(The Office) Space: The Final Frontier - Influence Productivity With The Physical Environment
People are not mice wandering through mazes in search and cheese and getting rewards for pushing levers. Having said that, employers can greatly influence the performance of their people by the physical environment they create and provide, both positively and negatively, both intentionally and unintentionally.
Law Professor Cass Sunstein and economist Richard Thaler coined the term ‘Choice Architecture’ in their book ‘Nudge.’ It describes how decisions are influenced by how the choices are presented in order to influence the outcome. While they didn’t literally mean architecture in the sense of the plans for a building, sometimes the physical layout of a location can strongly influence the decisions that are made there. Look around your workplace. Check out the next store you walk past. There is no neutral architecture. Even doing nothing influences the behaviour of others.
Research conducted in some American school cafeterias has showed that the location of the food on offer can impact consumption by food type 25%. If those fatty snack foods aren’t right in our faces, we do tend to buy less of them. How’s your willpower when passing those end-of-aisle ‘specials’ display at your supermarket? (Never shop when you’re hungry!) Are there impossible-to-ignore distractions at work right in your face?
My favourite example of influencing behaviour through simple environmental design is Aad Kieboom’s urinal fly. Kieboom was an economist yet was put in charge in the 1990s of directing the building expansion at Amsterdam’s Schiphol Airport. I’m sure they did a lot of other marvellous things during their renovations but what really got the internet buzzing was their urinal fly.
Without getting into too much graphic detail, men are grossly inaccurate in bathrooms and there are costs associated with that – cleaning is one and possibly psychological scarring is another. By simply embedding the image of a fly within the porcelain of the urinals, they reduced spillage by 80% (Please do not seek out the individual researchers who measured that. I think they’d rather move on.) Maybe it’s the novelty factor? Maybe it’s a damning indictment of the male psyche? (They tried a simple black dot instead of a fly.
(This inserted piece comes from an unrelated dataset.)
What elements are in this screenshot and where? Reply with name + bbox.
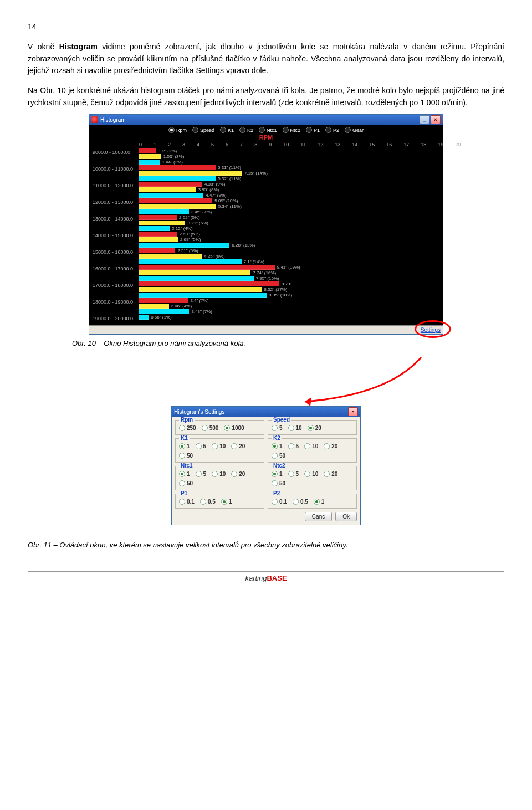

It didn’t work.)
They wanted a behaviour change. Asking nicely and appealing to sensibilities and reason had failed. A cheap and simple bit of choice architecture drove a major behaviour change. Neat.
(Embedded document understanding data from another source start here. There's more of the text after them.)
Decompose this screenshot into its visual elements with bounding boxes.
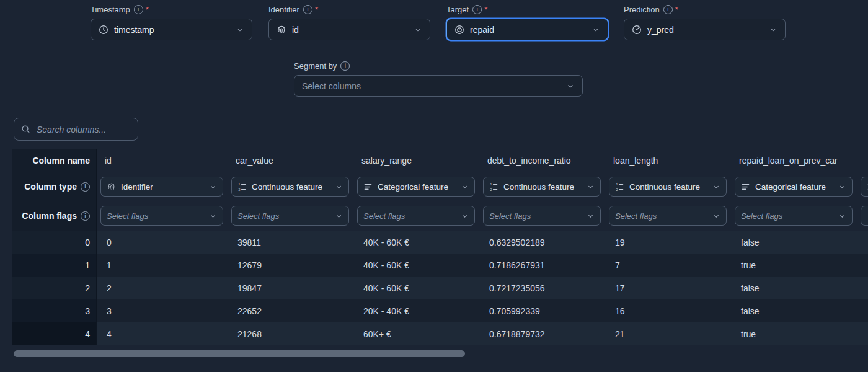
prediction-label: Prediction *	[624, 4, 786, 15]
column-type-select-salary-range[interactable]: Categorical feature	[357, 177, 475, 197]
info-icon	[81, 182, 90, 192]
column-flags-select-salary-range[interactable]: Select flags	[357, 206, 475, 226]
identifier-select[interactable]: id	[268, 19, 430, 40]
horizontal-scrollbar[interactable]	[14, 350, 465, 357]
chevron-down-icon	[587, 212, 595, 220]
cell-id: 2	[97, 277, 228, 299]
fingerprint-icon	[277, 25, 286, 35]
timestamp-label-text: Timestamp	[91, 5, 130, 14]
table-row: 0 0 39811 40K - 60K € 0.6329502189 19 fa…	[12, 231, 868, 254]
column-flags-select-id[interactable]: Select flags	[100, 206, 223, 226]
table-header-row: Column name id car_value salary_range de…	[12, 149, 868, 172]
cell-loan-length: 17	[605, 277, 731, 299]
table-row: 2 2 19847 40K - 60K € 0.7217235056 17 fa…	[12, 277, 868, 299]
column-header-loan-length: loan_length	[605, 149, 731, 172]
row-index: 1	[12, 254, 97, 277]
cell-id: 3	[97, 299, 228, 322]
search-columns-box	[14, 118, 138, 141]
continuous-feature-icon: 12	[489, 182, 498, 192]
timestamp-select[interactable]: timestamp	[91, 19, 252, 40]
info-icon	[81, 211, 90, 221]
svg-text:1: 1	[616, 182, 618, 186]
target-select-value: repaid	[470, 25, 586, 35]
column-type-select-partial[interactable]	[861, 177, 868, 197]
column-type-select-id[interactable]: Identifier	[100, 177, 223, 197]
cell-repaid-loan-on-prev-car: false	[731, 299, 857, 322]
column-header-repaid-loan-on-prev-car: repaid_loan_on_prev_car	[731, 149, 857, 172]
continuous-feature-icon: 12	[237, 182, 247, 192]
cell-debt-to-income-ratio: 0.7217235056	[479, 277, 605, 299]
chevron-down-icon	[461, 212, 469, 220]
cell-debt-to-income-ratio: 0.705992339	[479, 299, 605, 322]
prediction-icon	[632, 25, 642, 35]
target-label-text: Target	[446, 5, 469, 14]
column-flags-select-debt-to-income-ratio[interactable]: Select flags	[483, 206, 601, 226]
timestamp-select-group: Timestamp * timestamp	[91, 4, 252, 40]
row-index: 0	[12, 231, 97, 254]
segment-by-select[interactable]: Select columns	[294, 75, 583, 97]
cell-car-value: 22652	[228, 299, 353, 322]
prediction-select[interactable]: y_pred	[624, 19, 786, 40]
continuous-feature-icon: 12	[615, 182, 624, 192]
target-label: Target *	[446, 4, 608, 15]
table-row: 4 4 21268 60K+ € 0.6718879732 21 true	[12, 322, 868, 345]
info-icon	[472, 5, 482, 14]
cell-id: 1	[97, 254, 228, 277]
segment-by-placeholder: Select columns	[302, 81, 560, 91]
cell-repaid-loan-on-prev-car: true	[731, 322, 857, 345]
cell-repaid-loan-on-prev-car: true	[731, 254, 857, 277]
chevron-down-icon	[838, 183, 846, 191]
column-type-row: Column type Identifier 12 Continuous	[12, 172, 868, 201]
column-type-select-loan-length[interactable]: 12 Continuous feature	[609, 177, 727, 197]
column-type-select-debt-to-income-ratio[interactable]: 12 Continuous feature	[483, 177, 601, 197]
cell-car-value: 12679	[228, 254, 353, 277]
search-input[interactable]	[35, 124, 131, 135]
categorical-feature-icon	[741, 182, 750, 192]
identifier-select-value: id	[292, 25, 408, 35]
chevron-down-icon	[566, 82, 575, 91]
chevron-down-icon	[414, 25, 422, 34]
target-icon	[454, 25, 464, 35]
target-select[interactable]: repaid	[446, 19, 608, 40]
column-header-id: id	[97, 149, 228, 172]
svg-text:2: 2	[490, 187, 492, 191]
cell-salary-range: 40K - 60K €	[353, 277, 479, 299]
cell-debt-to-income-ratio: 0.7186267931	[479, 254, 605, 277]
info-icon	[663, 5, 673, 14]
columns-table: Column name id car_value salary_range de…	[12, 149, 868, 345]
cell-loan-length: 19	[605, 231, 731, 254]
column-type-row-header: Column type	[12, 172, 97, 201]
column-flags-select-loan-length[interactable]: Select flags	[609, 206, 727, 226]
table-row: 3 3 22652 20K - 40K € 0.705992339 16 fal…	[12, 299, 868, 322]
row-index: 3	[12, 299, 97, 322]
cell-id: 4	[97, 322, 228, 345]
cell-salary-range: 40K - 60K €	[353, 231, 479, 254]
cell-loan-length: 21	[605, 322, 731, 345]
column-flags-row: Column flags Select flags Select flags S…	[12, 201, 868, 231]
chevron-down-icon	[335, 212, 343, 220]
cell-car-value: 19847	[228, 277, 353, 299]
column-header-salary-range: salary_range	[353, 149, 479, 172]
categorical-feature-icon	[363, 182, 373, 192]
chevron-down-icon	[838, 212, 846, 220]
cell-salary-range: 20K - 40K €	[353, 299, 479, 322]
info-icon	[134, 5, 143, 14]
column-flags-row-header: Column flags	[12, 201, 97, 231]
column-flags-select-partial[interactable]	[861, 206, 868, 226]
timestamp-select-value: timestamp	[114, 25, 230, 35]
column-type-select-car-value[interactable]: 12 Continuous feature	[231, 177, 349, 197]
chevron-down-icon	[712, 183, 720, 191]
column-type-select-repaid-loan-on-prev-car[interactable]: Categorical feature	[735, 177, 852, 197]
svg-text:2: 2	[238, 187, 240, 191]
column-flags-select-car-value[interactable]: Select flags	[231, 206, 349, 226]
target-select-group: Target * repaid	[446, 4, 608, 40]
cell-car-value: 39811	[228, 231, 353, 254]
cell-salary-range: 40K - 60K €	[353, 254, 479, 277]
segment-by-label: Segment by	[294, 60, 583, 71]
svg-text:1: 1	[238, 182, 240, 186]
chevron-down-icon	[236, 25, 244, 34]
cell-salary-range: 60K+ €	[353, 322, 479, 345]
column-flags-select-repaid-loan-on-prev-car[interactable]: Select flags	[735, 206, 852, 226]
row-index: 4	[12, 322, 97, 345]
prediction-select-group: Prediction * y_pred	[624, 4, 786, 40]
And if you don’t think it’s neat, think again the next time you push a door that’s supposed to be pulled then look up to see a sign that says ‘PULL’ in bold impossible to miss print. There’s a classic Gary Larson ‘Farside’ cartoon where this occurs. Unmissable, next to the door is a sign that says, ‘Midvale School For The Gifted.’
Signs are a typical tickbox solution. Someone thinks to themselves that they need to communicate something. They put up a sign. They tick a box and feel that communication has occurred. Nope. I’m sure the airport toilet people, society in general and mums everywhere communicated strongly that men shouldn’t urinate on the floor. Design achieved true communication. Message meaning received, understood and acted upon! How difficult is it to anticipate the door push / pull embarrassment occurring and to design a door that looks intuitively that it needs to be pushed or pulled? Put a sign up as well if it makes you feel better.
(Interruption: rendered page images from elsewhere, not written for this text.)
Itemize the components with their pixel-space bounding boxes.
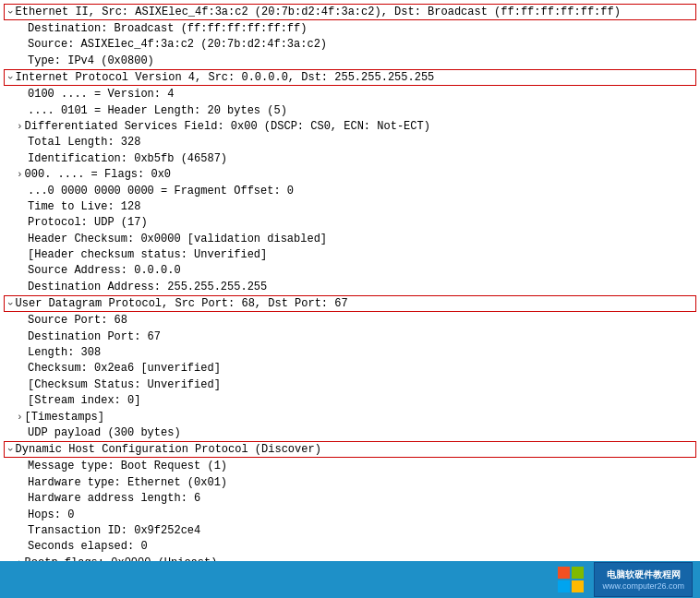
expand-arrow-ipv4: › <box>5 75 16 81</box>
line-item: .... 0101 = Header Length: 20 bytes (5) <box>4 103 696 119</box>
line-item: Transaction ID: 0x9f252ce4 <box>4 523 696 539</box>
section-header-ethernet[interactable]: ›Ethernet II, Src: ASIXElec_4f:3a:c2 (20… <box>4 4 696 20</box>
line-item: Hardware type: Ethernet (0x01) <box>4 475 696 491</box>
line-item: Identification: 0xb5fb (46587) <box>4 151 696 167</box>
line-expand-arrow: › <box>17 120 23 135</box>
line-item: ›[Timestamps] <box>4 410 696 425</box>
line-item: UDP payload (300 bytes) <box>4 425 696 441</box>
line-item: Source Address: 0.0.0.0 <box>4 263 696 279</box>
line-item: Length: 308 <box>4 345 696 361</box>
svg-rect-2 <box>558 580 570 592</box>
section-content-ipv4: 0100 .... = Version: 4.... 0101 = Header… <box>4 87 696 295</box>
line-item: Hops: 0 <box>4 508 696 523</box>
line-item: Source Port: 68 <box>4 313 696 329</box>
line-item: 0100 .... = Version: 4 <box>4 87 696 102</box>
line-item: ›Differentiated Services Field: 0x00 (DS… <box>4 119 696 135</box>
expand-arrow-udp: › <box>5 301 16 307</box>
line-item: [Stream index: 0] <box>4 393 696 409</box>
svg-rect-3 <box>572 580 584 592</box>
line-item: Header Checksum: 0x0000 [validation disa… <box>4 232 696 247</box>
line-item: Seconds elapsed: 0 <box>4 539 696 555</box>
section-header-udp[interactable]: ›User Datagram Protocol, Src Port: 68, D… <box>4 295 696 312</box>
taskbar: 电脑软硬件教程网 www.computer26.com <box>0 561 700 598</box>
windows-logo <box>553 562 588 597</box>
svg-rect-1 <box>572 567 584 579</box>
line-expand-arrow: › <box>17 411 23 425</box>
line-item: [Checksum Status: Unverified] <box>4 377 696 393</box>
taskbar-right: 电脑软硬件教程网 www.computer26.com <box>553 562 693 597</box>
line-item: Message type: Boot Request (1) <box>4 459 696 474</box>
line-item: Protocol: UDP (17) <box>4 215 696 231</box>
line-expand-arrow: › <box>17 168 23 183</box>
line-item: ...0 0000 0000 0000 = Fragment Offset: 0 <box>4 184 696 199</box>
svg-rect-0 <box>558 567 570 579</box>
line-item: Time to Live: 128 <box>4 199 696 215</box>
website-badge: 电脑软硬件教程网 www.computer26.com <box>594 562 693 597</box>
line-item: Total Length: 328 <box>4 135 696 150</box>
line-item: [Header checksum status: Unverified] <box>4 247 696 263</box>
section-udp: ›User Datagram Protocol, Src Port: 68, D… <box>4 295 696 441</box>
line-item: Hardware address length: 6 <box>4 491 696 507</box>
line-item: ›000. .... = Flags: 0x0 <box>4 167 696 183</box>
section-ipv4: ›Internet Protocol Version 4, Src: 0.0.0… <box>4 69 696 295</box>
main-container: ›Ethernet II, Src: ASIXElec_4f:3a:c2 (20… <box>0 0 700 598</box>
section-content-dhcp: Message type: Boot Request (1)Hardware t… <box>4 459 696 561</box>
line-item: Checksum: 0x2ea6 [unverified] <box>4 361 696 377</box>
line-item: Type: IPv4 (0x0800) <box>4 54 696 69</box>
website-cn-text: 电脑软硬件教程网 <box>607 568 681 581</box>
line-item: Destination Address: 255.255.255.255 <box>4 280 696 295</box>
expand-arrow-ethernet: › <box>5 9 16 16</box>
website-url-text: www.computer26.com <box>602 581 684 591</box>
section-content-udp: Source Port: 68Destination Port: 67Lengt… <box>4 313 696 441</box>
section-dhcp: ›Dynamic Host Configuration Protocol (Di… <box>4 441 696 561</box>
section-header-dhcp[interactable]: ›Dynamic Host Configuration Protocol (Di… <box>4 441 696 458</box>
line-item: Destination: Broadcast (ff:ff:ff:ff:ff:f… <box>4 21 696 37</box>
section-content-ethernet: Destination: Broadcast (ff:ff:ff:ff:ff:f… <box>4 21 696 69</box>
expand-arrow-dhcp: › <box>5 447 16 453</box>
section-ethernet: ›Ethernet II, Src: ASIXElec_4f:3a:c2 (20… <box>4 4 696 69</box>
section-header-ipv4[interactable]: ›Internet Protocol Version 4, Src: 0.0.0… <box>4 69 696 86</box>
line-item: Destination Port: 67 <box>4 329 696 345</box>
line-item: Source: ASIXElec_4f:3a:c2 (20:7b:d2:4f:3… <box>4 37 696 53</box>
content-area: ›Ethernet II, Src: ASIXElec_4f:3a:c2 (20… <box>0 0 700 561</box>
People often drove off from petrol stations without their car’s petrol cap. People walk away from ATMs without their card. These are called ‘Post-Completion Errors’, are entirely predictable and can be prevented or mitigated through physical design and choice architecture. What such errors happen in your workplace and how might a minor tweak to the physical environment positively affect behaviour?
We’ve covered individual behaviour being impacted by changes to the physical environment. What about group behaviour? Specifically, what about group interaction? You know how positive comment ratios, social interaction and frequent feedback stimulate internal motivation and productive group dynamics. Studies show that the number one factor in influencing those who collaborate effectively at work is physical proximity. This might be the single most obvious finding ever. We tend to work with, and hang with, those who are already around us. Frequent exposure to these people at our desk, over coffee or in the hallway over time generates ‘propinquity’ – an attraction born of familiarity. How does the physical set-up of your work encourage those that need to collaborate to do so?
I’ve visited workplaces with mini-golf courses in the corridors, little lounge areas in amongst the cubicles and scooters by the doorways to get about. Some have swiss balls for sitting on in meetings (possibly cos it makes meetings shorter?) Please write to my editor in support of my pitch to television networks for my reality TV show idea ‘Pimp My Office.’